### RECORDS PROVIDED
-----
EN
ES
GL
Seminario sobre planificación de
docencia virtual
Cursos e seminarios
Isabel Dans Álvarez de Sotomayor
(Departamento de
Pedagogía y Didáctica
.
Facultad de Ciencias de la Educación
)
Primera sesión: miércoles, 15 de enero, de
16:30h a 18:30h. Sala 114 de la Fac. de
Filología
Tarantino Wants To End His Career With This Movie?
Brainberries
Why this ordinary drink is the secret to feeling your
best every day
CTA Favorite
-----
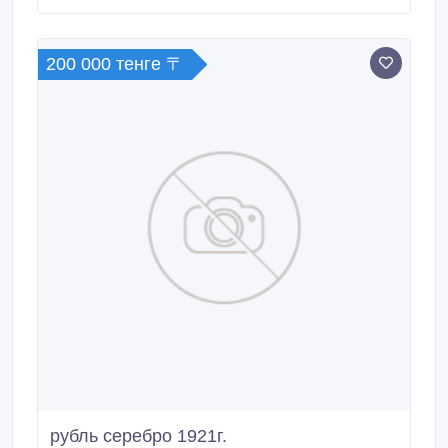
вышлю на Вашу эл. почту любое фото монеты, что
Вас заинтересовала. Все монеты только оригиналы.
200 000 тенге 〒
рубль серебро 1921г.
-----
### EXERCISE DETAILS
Take the records above and return, word for word, only the lines that fall from the line with "Brainberries" to the line with "CTA Favorite", both of them included.

### RESPONSE AREA
Brainberries
Why this ordinary drink is the secret to feeling your
best every day
CTA Favorite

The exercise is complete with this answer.